■ HOW TO COMPLETE THIS TASK:
Should an entry contain an image, leave the image out and repeat the entry's text exactly.

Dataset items
————
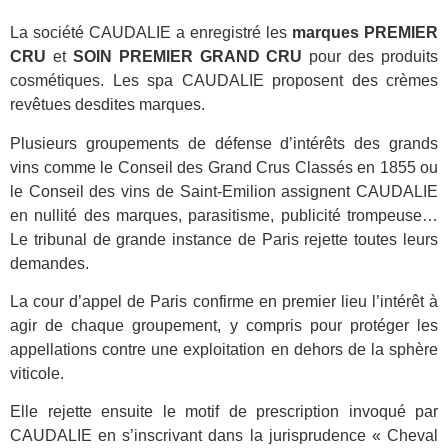
La société CAUDALIE a enregistré les
marques PREMIER
CRU
et
SOIN PREMIER GRAND CRU
pour des produits
cosmétiques. Les spa CAUDALIE proposent des crèmes
revêtues desdites marques.
Plusieurs groupements de défense d’intérêts des grands
vins comme le Conseil des Grand Crus Classés en 1855 ou
le Conseil des vins de Saint-Emilion assignent CAUDALIE
en nullité des marques, parasitisme, publicité trompeuse…
Le tribunal de grande instance de Paris rejette toutes leurs
demandes.
La cour d’appel de Paris confirme en premier lieu l’intérêt à
agir de chaque groupement, y compris pour protéger les
appellations contre une exploitation en dehors de la sphère
viticole.
Elle rejette ensuite le motif de prescription invoqué par
CAUDALIE en s’inscrivant dans la jurisprudence « Cheval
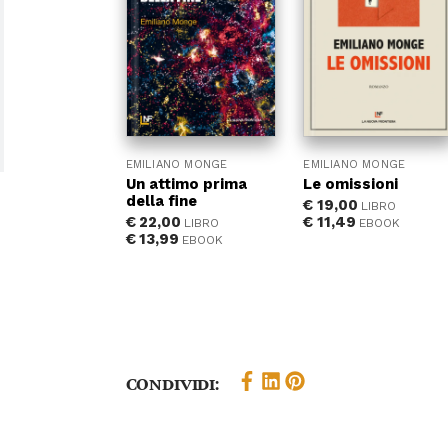
EMILIANO MONGE
EMILIANO MONGE
Un attimo prima
Le omissioni
della fine
€
19,00
LIBRO
€
22,00
€
11,49
LIBRO
EBOOK
€
13,99
EBOOK
Condividi:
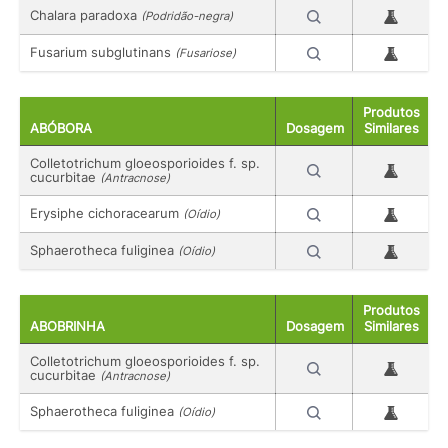
Chalara paradoxa
(Podridão-negra)
Fusarium subglutinans
(Fusariose)
Produtos
ABÓBORA
Dosagem
Similares
Colletotrichum gloeosporioides f. sp.
cucurbitae
(Antracnose)
Erysiphe cichoracearum
(Oídio)
Sphaerotheca fuliginea
(Oídio)
Produtos
ABOBRINHA
Dosagem
Similares
Colletotrichum gloeosporioides f. sp.
cucurbitae
(Antracnose)
Sphaerotheca fuliginea
(Oídio)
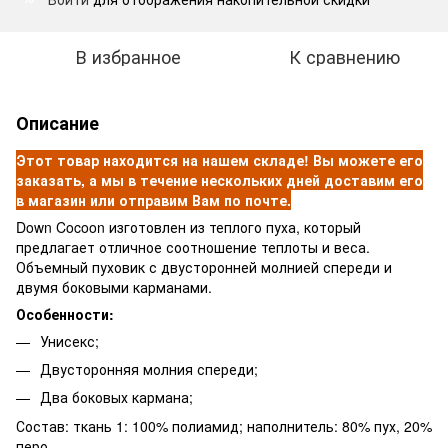
В избранное
К сравнению
Описание
Этот товар находится на нашем складе! Вы можете его
заказать,
а мы в течение нескольких дней доставим его
в магазин или отправим Вам по почте.
Down Cocoon изготовлен из теплого пуха, который
предлагает отличное соотношение теплоты и веса.
Объемный пуховик с двусторонней молнией спереди и
двумя боковыми карманами.
Особенности:
Унисекс;
Двусторонняя молния спереди;
Два боковых кармана;
Состав: ткань 1: 100% полиамид; наполнитель: 80% пух, 20%
перо.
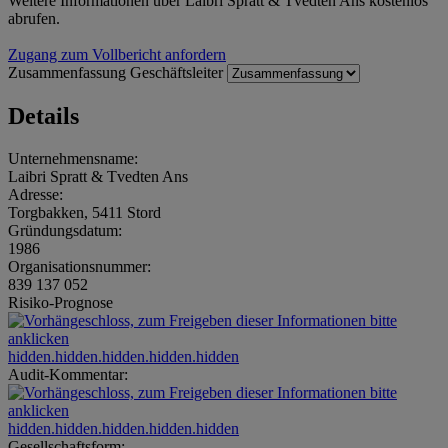
Weitere Informationen über Laibri Spratt & Tvedten Ans kostenlos
abrufen.
Zugang zum Vollbericht anfordern
Zusammenfassung
Geschäftsleiter
Details
Unternehmensname:
Laibri Spratt & Tvedten Ans
Adresse:
Torgbakken, 5411 Stord
Gründungsdatum:
1986
Organisationsnummer:
839 137 052
Risiko-Prognose
hidden.hidden.hidden.hidden.hidden
Audit-Kommentar:
hidden.hidden.hidden.hidden.hidden
Gesellschaftsform:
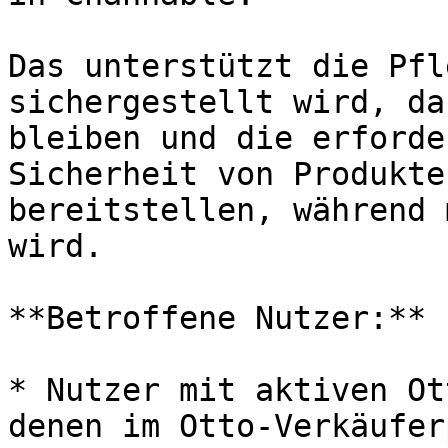
Das unterstützt die Pfl
sichergestellt wird, da
bleiben und die erforde
Sicherheit von Produkte
bereitstellen, während 
wird.

**Betroffene Nutzer:**

* Nutzer mit aktiven Ot
denen im Otto-Verkäufer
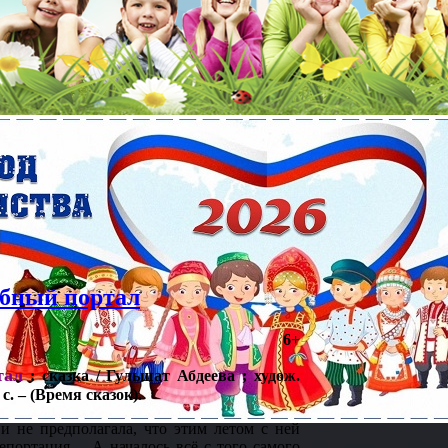
ебный портал
6+
тал
: сказка / Гульшат Абдеева ; худож.
с. – (Время сказок).
и не предполагала, что этим летом с ней
ортация. ...А началось всё с того самого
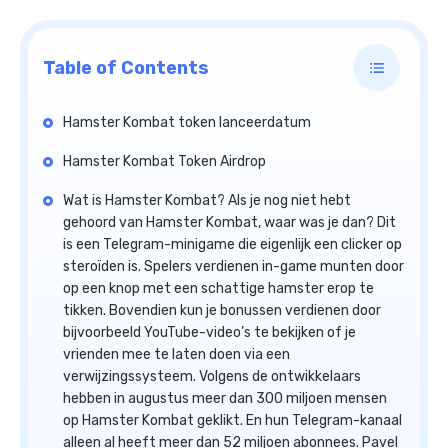
Table of Contents
Hamster Kombat token lanceerdatum
Hamster Kombat Token Airdrop
Wat is Hamster Kombat? Als je nog niet hebt
gehoord van Hamster Kombat, waar was je dan? Dit
is een Telegram-minigame die eigenlijk een clicker op
steroïden is. Spelers verdienen in-game munten door
op een knop met een schattige hamster erop te
tikken. Bovendien kun je bonussen verdienen door
bijvoorbeeld YouTube-video’s te bekijken of je
vrienden mee te laten doen via een
verwijzingssysteem. Volgens de ontwikkelaars
hebben in augustus meer dan 300 miljoen mensen
op Hamster Kombat geklikt. En hun Telegram-kanaal
alleen al heeft meer dan 52 miljoen abonnees. Pavel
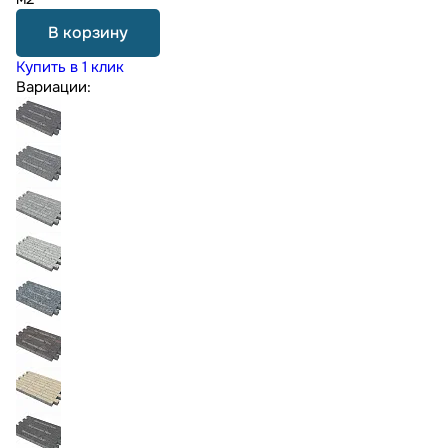
В корзину
Купить в 1 клик
Вариации:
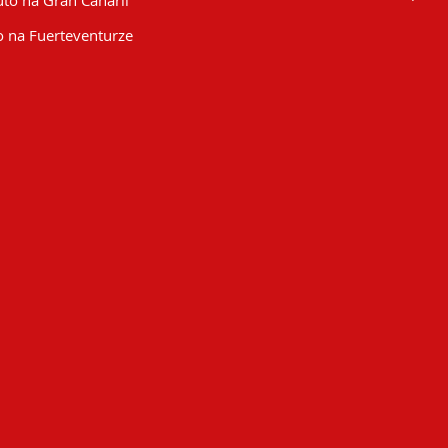
to na Gran Canarii
 na Fuerteventurze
————
■ SOLUTION TO THE EXERCISE:
La société CAUDALIE a enregistré les
marques PREMIER
CRU
et
SOIN PREMIER GRAND CRU
pour des produits
cosmétiques. Les spa CAUDALIE proposent des crèmes
revêtues desdites marques.
Plusieurs groupements de défense d’intérêts des grands
vins comme le Conseil des Grand Crus Classés en 1855 ou
le Conseil des vins de Saint-Emilion assignent CAUDALIE
en nullité des marques, parasitisme, publicité trompeuse…
Le tribunal de grande instance de Paris rejette toutes leurs
demandes.
La cour d’appel de Paris confirme en premier lieu l’intérêt à
agir de chaque groupement, y compris pour protéger les
appellations contre une exploitation en dehors de la sphère
viticole.
Elle rejette ensuite le motif de prescription invoqué par
CAUDALIE en s’inscrivant dans la jurisprudence « Cheval
EMILIANO MONGE
EMILIANO MONGE
Un attimo prima
Le omissioni
della fine
€
19,00
LIBRO
€
22,00
€
11,49
LIBRO
EBOOK
€
13,99
EBOOK
Condividi:
Chalara paradoxa
(Podridão-negra)
Fusarium subglutinans
(Fusariose)
Produtos
ABÓBORA
Dosagem
Similares
Colletotrichum gloeosporioides f. sp.
cucurbitae
(Antracnose)
Erysiphe cichoracearum
(Oídio)
Sphaerotheca fuliginea
(Oídio)
Produtos
ABOBRINHA
Dosagem
Similares
Colletotrichum gloeosporioides f. sp.
cucurbitae
(Antracnose)
Sphaerotheca fuliginea
(Oídio)
В избранное
К сравнению
Описание
Этот товар находится на нашем складе! Вы можете его
заказать,
а мы в течение нескольких дней доставим его
в магазин или отправим Вам по почте.
Down Cocoon изготовлен из теплого пуха, который
предлагает отличное соотношение теплоты и веса.
Объемный пуховик с двусторонней молнией спереди и
двумя боковыми карманами.
Особенности:
Унисекс;
Двусторонняя молния спереди;
Два боковых кармана;
Состав: ткань 1: 100% полиамид; наполнитель: 80% пух, 20%
перо.
Weitere Informationen über Laibri Spratt & Tvedten Ans kostenlos
abrufen.
Zugang zum Vollbericht anfordern
Zusammenfassung
Geschäftsleiter
Details
Unternehmensname:
Laibri Spratt & Tvedten Ans
Adresse:
Torgbakken, 5411 Stord
Gründungsdatum:
1986
Organisationsnummer:
839 137 052
Risiko-Prognose
hidden.hidden.hidden.hidden.hidden
Audit-Kommentar:
hidden.hidden.hidden.hidden.hidden
Gesellschaftsform:
Das unterstützt die Pfl
sichergestellt wird, da
bleiben und die erforde
Sicherheit von Produkte
bereitstellen, während 
wird.

**Betroffene Nutzer:**

* Nutzer mit aktiven Ot
denen im Otto-Verkäufer
ебный портал
6+
тал
: сказка / Гульшат Абдеева ; худож.
с. – (Время сказок).
и не предполагала, что этим летом с ней
ортация. ...А началось всё с того самого
Table of Contents
Hamster Kombat token lanceerdatum
Hamster Kombat Token Airdrop
Wat is Hamster Kombat? Als je nog niet hebt
gehoord van Hamster Kombat, waar was je dan? Dit
is een Telegram-minigame die eigenlijk een clicker op
steroïden is. Spelers verdienen in-game munten door
op een knop met een schattige hamster erop te
tikken. Bovendien kun je bonussen verdienen door
bijvoorbeeld YouTube-video’s te bekijken of je
vrienden mee te laten doen via een
verwijzingssysteem. Volgens de ontwikkelaars
hebben in augustus meer dan 300 miljoen mensen
op Hamster Kombat geklikt. En hun Telegram-kanaal
alleen al heeft meer dan 52 miljoen abonnees. Pavel
В корзину
Купить в 1 клик
Вариации:
to na Gran Canarii
 na Fuerteventurze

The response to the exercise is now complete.